▶ RECORDED INFORMATION
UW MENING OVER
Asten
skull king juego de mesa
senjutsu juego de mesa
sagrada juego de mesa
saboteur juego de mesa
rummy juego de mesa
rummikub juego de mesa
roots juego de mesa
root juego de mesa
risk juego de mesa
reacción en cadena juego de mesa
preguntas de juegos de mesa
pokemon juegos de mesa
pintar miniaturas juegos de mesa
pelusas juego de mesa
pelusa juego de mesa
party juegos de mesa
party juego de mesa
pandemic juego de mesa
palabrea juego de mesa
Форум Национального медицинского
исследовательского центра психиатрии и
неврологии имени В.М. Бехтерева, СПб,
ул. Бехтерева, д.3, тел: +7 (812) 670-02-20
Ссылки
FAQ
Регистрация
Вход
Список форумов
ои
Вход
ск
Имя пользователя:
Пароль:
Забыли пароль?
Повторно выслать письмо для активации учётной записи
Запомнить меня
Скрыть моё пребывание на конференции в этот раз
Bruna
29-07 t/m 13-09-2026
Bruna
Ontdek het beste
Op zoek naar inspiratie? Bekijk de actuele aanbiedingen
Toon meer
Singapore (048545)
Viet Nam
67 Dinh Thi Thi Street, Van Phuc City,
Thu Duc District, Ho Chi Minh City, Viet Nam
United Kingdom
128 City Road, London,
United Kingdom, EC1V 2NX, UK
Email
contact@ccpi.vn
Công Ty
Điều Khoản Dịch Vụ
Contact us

...

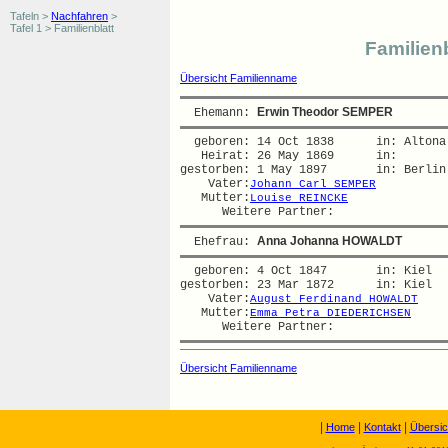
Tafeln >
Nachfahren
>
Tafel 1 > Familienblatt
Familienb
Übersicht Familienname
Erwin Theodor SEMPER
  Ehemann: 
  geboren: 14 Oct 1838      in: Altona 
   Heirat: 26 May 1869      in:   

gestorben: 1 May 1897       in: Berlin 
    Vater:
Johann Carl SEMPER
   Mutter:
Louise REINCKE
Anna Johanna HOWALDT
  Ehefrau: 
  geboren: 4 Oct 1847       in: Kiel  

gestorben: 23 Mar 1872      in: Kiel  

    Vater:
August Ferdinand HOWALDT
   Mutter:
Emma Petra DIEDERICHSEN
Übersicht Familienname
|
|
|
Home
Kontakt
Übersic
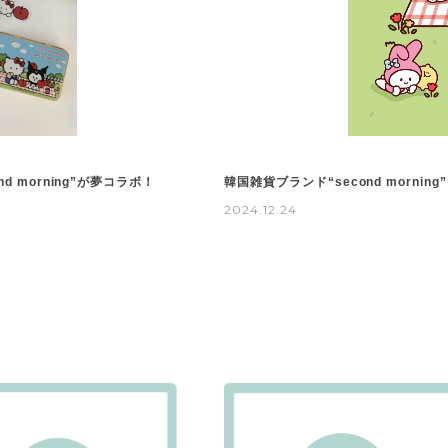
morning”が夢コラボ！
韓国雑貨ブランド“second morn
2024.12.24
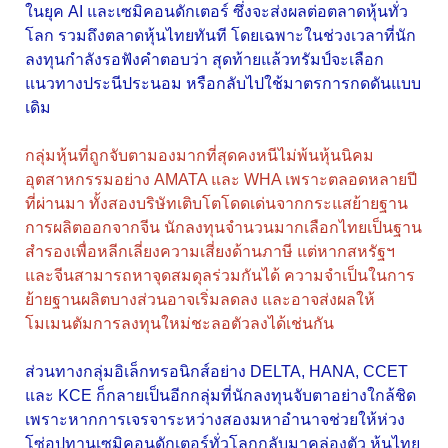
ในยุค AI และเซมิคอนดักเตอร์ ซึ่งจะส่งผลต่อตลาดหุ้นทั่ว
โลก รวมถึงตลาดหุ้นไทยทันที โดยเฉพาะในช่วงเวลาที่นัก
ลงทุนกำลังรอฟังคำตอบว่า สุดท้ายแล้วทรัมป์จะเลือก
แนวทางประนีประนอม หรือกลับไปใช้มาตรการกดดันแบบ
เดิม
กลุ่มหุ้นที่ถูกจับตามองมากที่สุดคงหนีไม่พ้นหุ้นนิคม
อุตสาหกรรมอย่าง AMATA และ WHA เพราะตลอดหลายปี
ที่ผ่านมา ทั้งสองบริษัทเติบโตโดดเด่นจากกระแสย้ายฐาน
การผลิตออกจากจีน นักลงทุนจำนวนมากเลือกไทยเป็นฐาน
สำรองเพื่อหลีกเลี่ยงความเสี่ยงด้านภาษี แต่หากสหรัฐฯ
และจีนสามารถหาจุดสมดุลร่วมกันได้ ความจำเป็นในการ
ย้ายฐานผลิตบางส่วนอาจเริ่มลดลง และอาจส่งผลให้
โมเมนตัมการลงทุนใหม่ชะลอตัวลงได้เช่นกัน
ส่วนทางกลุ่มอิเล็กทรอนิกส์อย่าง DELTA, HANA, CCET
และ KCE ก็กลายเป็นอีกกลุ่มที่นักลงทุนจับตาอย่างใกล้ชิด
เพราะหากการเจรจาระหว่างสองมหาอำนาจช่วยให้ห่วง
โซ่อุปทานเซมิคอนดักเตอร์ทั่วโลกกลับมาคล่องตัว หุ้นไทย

* * *

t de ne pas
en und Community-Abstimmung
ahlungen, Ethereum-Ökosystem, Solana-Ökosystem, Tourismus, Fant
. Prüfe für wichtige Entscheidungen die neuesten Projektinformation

▶ YOUR TASK
Which lines of the records contain the word "United"? Copy each of them.

▶ RESPONSE BELOW
United Kingdom
United Kingdom, EC1V 2NX, UK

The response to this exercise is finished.